Update the Value of an element

This is similar to Build Tree. We update the value of the leaf node of our tree which corresponds to the updated element. Later the changes are propagated through the upper levels of the tree straight to the root.

def updateValue(i, val):
    i += len(nums)
    tree[i] = val
    i //= 2
    while i > 0:
      tree[i] = tree[i * 2] + tree[i * 2 + 1]
      i //= 2

void update(int pos, int val) {
    pos += n;
    tree[pos] = val;
    while (pos > 0) {
        int left = pos;
        int right = pos;
        if (pos % 2 == 0) {
            right = pos + 1;
        } else {
            left = pos - 1;
        }
        // parent is updated after child is updated
        tree[pos / 2] = tree[left] + tree[right];
        pos /= 2;
    }
}

Time complexity is \(O(logn)\) and space complexity is \(O(1)\).

Query

We can find range sum query \([L, R]\) using segment tree in the following way:

Algorithm hold loop invariant:

\(l \le r\) and sum of \([L \ldots l]\) and \([r \ldots R]\) has been calculated, where \(l\) and \(r\) are the left and right boundary of calculated sum. Initially we set \(l\) to the leaf at \(L\) and \(r\) to leaf at \(R\).
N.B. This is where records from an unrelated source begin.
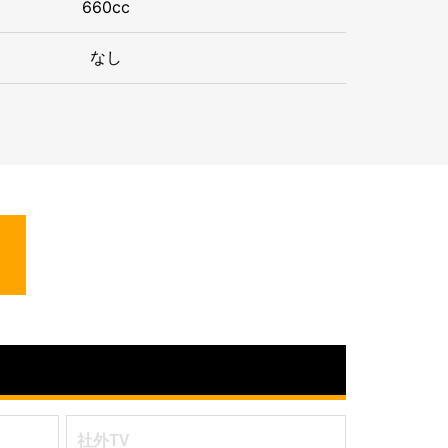
660cc
なし
社外TV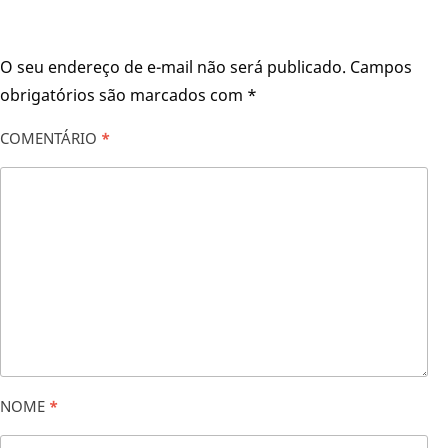
O seu endereço de e-mail não será publicado.
Campos
obrigatórios são marcados com
*
COMENTÁRIO
*
NOME
*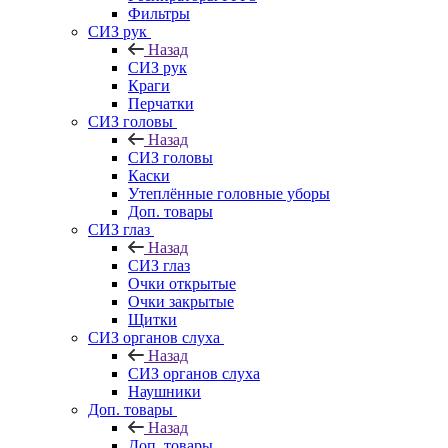
Фильтры
СИЗ рук
Назад
СИЗ рук
Краги
Перчатки
СИЗ головы
Назад
СИЗ головы
Каски
Утеплённые головные уборы
Доп. товары
СИЗ глаз
Назад
СИЗ глаз
Очки открытые
Очки закрытые
Щитки
СИЗ органов слуха
Назад
СИЗ органов слуха
Наушники
Доп. товары
Назад
Доп. товары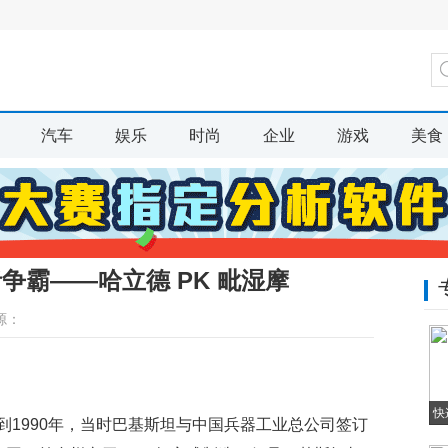
汽车
娱乐
时尚
企业
游戏
美食
争霸——哈立德 PK 毗湿摩
源：
快
1990年，当时巴基斯坦与中国兵器工业总公司签订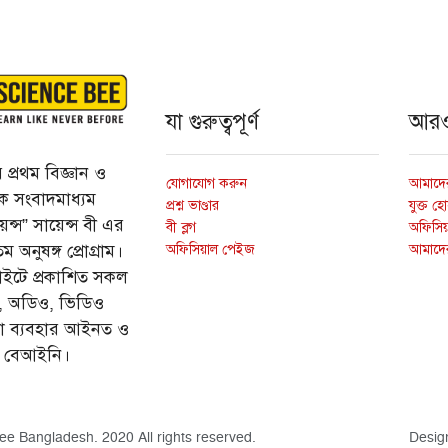
যা গুরুত্বপূর্ণ
আর
প্রথম বিজ্ঞান ও
যোগাযোগ করুন
আমাদের
্তিক সংবাদমাধ্যম
প্রশ্ন ভাণ্ডার
যুক্ত হ
ন্স” সায়েন্স বী এর
বী ব্লগ
অফিসিয়া
অফিসিয়াল পেইজ
আমাদে
 অনুষঙ্গ প্রোগ্রাম।
ইটে প্রকাশিত সকল
ি, অডিও, ভিডিও
ড়া ব্যবহার আইনত ও
ে বেআইনি।
ee Bangladesh. 2020 All rights reserved.
Desig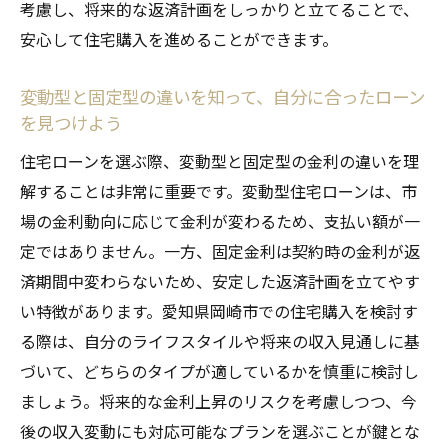
考慮し、将来的な返済計画をしっかりと立てることで、
活用する
安心して住宅購入を進めることができます。
住宅ローンの書類審査から融資実行までの
流れ
変動型と固定型の違いを知って、自分に合ったローン
地元銀行と大手銀行の住宅ローンの違い
を見つけよう
変動型住宅ローンを選ぶ際の注意点とヒント
住宅ローンを選ぶ際、変動型と固定型の金利の違いを理
ローン契約前に確認すべき重要事項一覧
解することは非常に重要です。変動型住宅ローンは、市
変動型ローン選択時のリスク回避策
場の金利動向に応じて金利が変わるため、支払い額が一
定ではありません。一方、固定金利は契約時の金利が返
契約後に金利が変わった場合の対策方法
済期間中変わらないため、安定した返済計画を立てやす
無料相談の活用法と専門家から得られるア
い特徴があります。愛知県岡崎市での住宅購入を検討す
ドバイス
る際は、自分のライフスタイルや将来の収入見通しに基
住宅ローン契約時の失敗を防ぐポイント
づいて、どちらのタイプが適しているかを慎重に検討し
ローン契約後に注意すべき点と再検討の必
ましょう。将来的な金利上昇のリスクを考慮しつつ、今
要性
後の収入変動にも対応可能なプランを選ぶことが鍵とな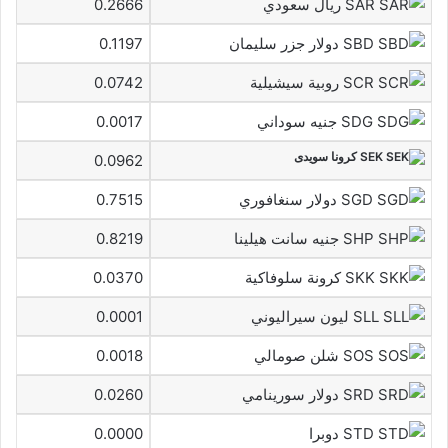
SAR ريال سعودي
0.2666
SBD دولار جزر سليمان
0.1197
SCR روبية سيشيلية
0.0742
SDG جنيه سوداني
0.0017
SEK كرونا سويدى
0.0962
SGD دولار سنغافوري
0.7515
SHP جنيه سانت هيلينا
0.8219
SKK كرونة سلوفاكية
0.0370
SLL ليون سيراليوني
0.0001
SOS شلن صومالي
0.0018
SRD دولار سورينامي
0.0260
STD دوبرا
0.0000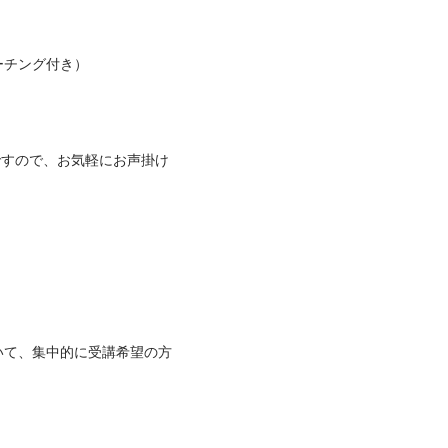
ング付き）

能ですので、お気軽にお声掛け
いて、集中的に受講希望の方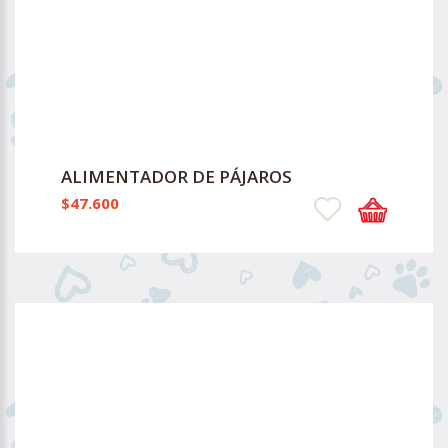
ALIMENTADOR DE PÁJAROS
$47.600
Range \([l, r]\) shrinks on each iteration till range borders meets after approximately \(\log n\) iterations of the algorithm.

Loop till \(l \le r\)
Check if l is right child of its parent P
- l is right child of P. Then P contains sum of range of l and another child smaller than l (which is outside the range \([l, r]\)) and we don’t need parent P sum. Add l to sum and set l to point to the right of P on the upper level.
- l is the left child of P. Then parent P contains sum of range which lies in \([l, r]\). Move l to P.
Check if r is left child of its parent P
- r is left child of P. Then P contains sum of range of r and another child larger than r (which is outside the range \([l, r]\)) and we don’t need parent P sum. Add r to sum and set r to the left of P on the upper level.
- r is the right child of P. Then parent P contains sum of range which lies in \([l, r]\). Move r to P.

def sumRnage(l, r):
    sum = 0
    l += n
    r += n

    while l <= r:
        if l % 2 == 1:
            sum += tree[l]
            l += 1
        if r % 2 == 0:
            sum += tree[r]
            r -= 1
        l //= 2
        r //= 2

    return sum

public int sumRange(int l, int r) {
    // get leaf with value 'l'
    l += n;
    // get leaf with value 'r'
    r += n;
    int sum = 0;
    while (l <= r) {
        if ((l % 2) == 1) {
           sum += tree[l];
           l++;
        }
        if ((r % 2) == 0) {
           sum += tree[r];
           r--;
        }
        l /= 2;
        r /= 2;
    }
    return sum;
}

Time complexity is \(O(logn)\) because on each iteration of the algorithm we move one level up. The space complexity is \(O(1)\).